YOUR ASSIGNMENT
Locate, in the data below, the line that contains "Studio Veriss to tematyczn" and the line that contains "przede wszystkim na urodowych trikach, […]"; reproduce exactly those two lines and every line between them, nothing more.

[Extracted data entries]
☆ ☆ ☆ ☆

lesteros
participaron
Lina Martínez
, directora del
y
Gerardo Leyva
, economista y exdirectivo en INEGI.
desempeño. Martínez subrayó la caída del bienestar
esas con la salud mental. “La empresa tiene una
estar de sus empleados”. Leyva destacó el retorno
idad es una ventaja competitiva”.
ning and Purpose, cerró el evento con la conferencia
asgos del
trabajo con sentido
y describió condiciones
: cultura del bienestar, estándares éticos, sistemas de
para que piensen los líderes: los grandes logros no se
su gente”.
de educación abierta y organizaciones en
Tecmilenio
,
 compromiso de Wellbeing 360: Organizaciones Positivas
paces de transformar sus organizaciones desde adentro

☆ ☆ ☆ ☆

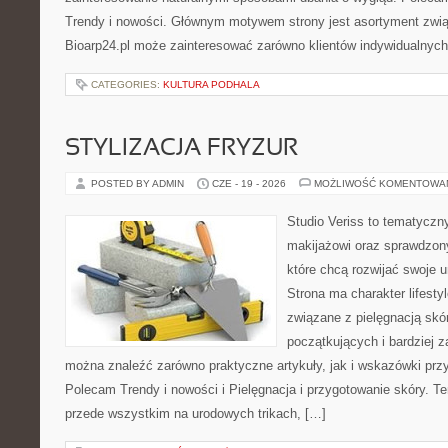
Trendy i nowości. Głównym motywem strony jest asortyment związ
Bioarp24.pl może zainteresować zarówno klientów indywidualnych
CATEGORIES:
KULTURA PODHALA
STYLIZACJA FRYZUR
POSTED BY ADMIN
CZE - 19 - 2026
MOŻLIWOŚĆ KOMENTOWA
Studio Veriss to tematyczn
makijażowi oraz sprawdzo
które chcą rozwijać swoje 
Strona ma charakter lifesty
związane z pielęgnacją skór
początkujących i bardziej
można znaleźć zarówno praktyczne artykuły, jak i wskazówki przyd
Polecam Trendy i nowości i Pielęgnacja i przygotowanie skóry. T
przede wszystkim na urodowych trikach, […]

☆ ☆ ☆ ☆

EXERCISE RESPONSE
Studio Veriss to tematyczn
makijażowi oraz sprawdzo
które chcą rozwijać swoje 
Strona ma charakter lifesty
związane z pielęgnacją skór
początkujących i bardziej
można znaleźć zarówno praktyczne artykuły, jak i wskazówki przyd
Polecam Trendy i nowości i Pielęgnacja i przygotowanie skóry. T
przede wszystkim na urodowych trikach, […]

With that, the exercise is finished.